These DJs are anything but parochial in their musical approach; some of them strike a brilliant balance between their local inspirations and sounds from further ashore. It’s a subculture that transcends national borders and caters to universality. “I eventually want to make an album with lots of Pakistani samples. If Coke Studio could do what it did, I could try the same thing with electronic music too – fuse local influences into deep, melodic electronic rather than thumping party music,” said Talal Chaudhry. Perhaps this can help in merging different types of audiences together in a cultural sense, which currently isn’t possible outside the upper or middle class strata that the genre caters to in Lahore.
Electronic music has also reached the stages of bigger music events, which have helped in outlining the true potential of the various sounds and beats by attracting audiences and providing a much welcome boost to the current scene. “The other group to organize such events on a large scale besides us was Full Circle Corporate Marketing (FCCM), a conglomerate of professional event organizers who provided the people of Lahore with a series of sponsored parties with the focus on electro house, and who even brought in a few international artists in 2011,” said Imaad. FCCM is run Fahad Rehman (Carousell Events) and Salman Ali (Insomnia Events), and is responsible for successfully organizing three Ministry of Sound events while bringing renowned DJs such as Dutch record producer Sander Kleinenberg and Canadian DJ Sydney Blu to Lahore to play with local Pakistani DJs such as Bilal Brohi, DJ Barrister and Getafix. “Salman and Fahad have been involved in organizing a lot of private parties featuring local Pakistani DJs, and have been involved in the EDM scene since years before my team,” Hamza pointed out.
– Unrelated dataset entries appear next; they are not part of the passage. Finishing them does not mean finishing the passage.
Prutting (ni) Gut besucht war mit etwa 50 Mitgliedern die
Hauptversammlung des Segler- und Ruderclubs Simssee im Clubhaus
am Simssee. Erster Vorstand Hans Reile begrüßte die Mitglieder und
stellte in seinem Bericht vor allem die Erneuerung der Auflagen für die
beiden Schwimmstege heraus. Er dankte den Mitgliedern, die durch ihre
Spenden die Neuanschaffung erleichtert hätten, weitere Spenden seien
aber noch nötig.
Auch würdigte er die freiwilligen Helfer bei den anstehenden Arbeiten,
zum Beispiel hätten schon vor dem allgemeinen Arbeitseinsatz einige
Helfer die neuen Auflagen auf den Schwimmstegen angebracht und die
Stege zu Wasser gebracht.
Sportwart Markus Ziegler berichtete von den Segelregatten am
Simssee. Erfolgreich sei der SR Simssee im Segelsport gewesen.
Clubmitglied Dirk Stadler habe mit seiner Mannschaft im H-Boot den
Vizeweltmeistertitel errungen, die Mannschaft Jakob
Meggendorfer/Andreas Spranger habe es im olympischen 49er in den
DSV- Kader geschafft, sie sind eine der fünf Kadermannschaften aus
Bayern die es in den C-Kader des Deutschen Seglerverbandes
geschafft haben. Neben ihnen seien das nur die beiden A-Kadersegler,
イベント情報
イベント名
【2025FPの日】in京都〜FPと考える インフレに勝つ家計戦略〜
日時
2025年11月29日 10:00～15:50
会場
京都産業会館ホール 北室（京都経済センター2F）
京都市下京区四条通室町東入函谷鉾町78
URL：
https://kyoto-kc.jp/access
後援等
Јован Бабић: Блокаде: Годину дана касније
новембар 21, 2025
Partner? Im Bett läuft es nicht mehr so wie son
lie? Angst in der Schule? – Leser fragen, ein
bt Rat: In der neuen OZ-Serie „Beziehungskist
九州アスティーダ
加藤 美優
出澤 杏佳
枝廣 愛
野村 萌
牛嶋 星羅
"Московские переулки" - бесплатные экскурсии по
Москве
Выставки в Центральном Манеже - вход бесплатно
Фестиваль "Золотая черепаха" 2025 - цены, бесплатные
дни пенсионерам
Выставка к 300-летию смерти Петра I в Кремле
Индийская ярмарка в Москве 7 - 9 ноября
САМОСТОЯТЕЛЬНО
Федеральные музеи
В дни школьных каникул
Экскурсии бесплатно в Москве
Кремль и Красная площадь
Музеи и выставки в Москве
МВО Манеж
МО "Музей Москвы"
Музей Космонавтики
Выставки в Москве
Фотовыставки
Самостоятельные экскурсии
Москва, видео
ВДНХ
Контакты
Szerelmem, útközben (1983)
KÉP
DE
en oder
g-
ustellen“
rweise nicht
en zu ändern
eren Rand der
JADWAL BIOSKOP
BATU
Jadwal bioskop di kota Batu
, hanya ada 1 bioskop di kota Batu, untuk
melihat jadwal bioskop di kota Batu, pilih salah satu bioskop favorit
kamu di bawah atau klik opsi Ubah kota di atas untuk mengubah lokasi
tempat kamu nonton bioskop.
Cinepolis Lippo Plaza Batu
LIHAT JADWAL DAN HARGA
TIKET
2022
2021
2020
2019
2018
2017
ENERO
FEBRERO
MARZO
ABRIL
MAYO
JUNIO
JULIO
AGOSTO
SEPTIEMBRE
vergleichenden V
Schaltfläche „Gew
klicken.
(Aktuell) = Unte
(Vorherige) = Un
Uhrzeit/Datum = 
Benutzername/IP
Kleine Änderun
“But a lot of people just attend raves because it’s the thing to do these days, without understanding the music,” said Imaad. “All these events have seen a rise in the ratio of music appreciators versus partygoers, but there’s still a long way to go. A lot of people do throng together to hear internationally acclaimed acts live but crowd control is always essential for all of us to maintain the quality of the gig itself, as well as to avoid police or excise agents.”
Another thing on the rise is the consumption of drugs associated with electronic music, such as MDMA, the iconic drug that makes it impossible to separate the history of electronic music from the listener’s drug of choice. The serotonin rush of the drug and house music beats go hand in hand – in order to analyze the development of the genre, the effect of the drug has to be taken into account.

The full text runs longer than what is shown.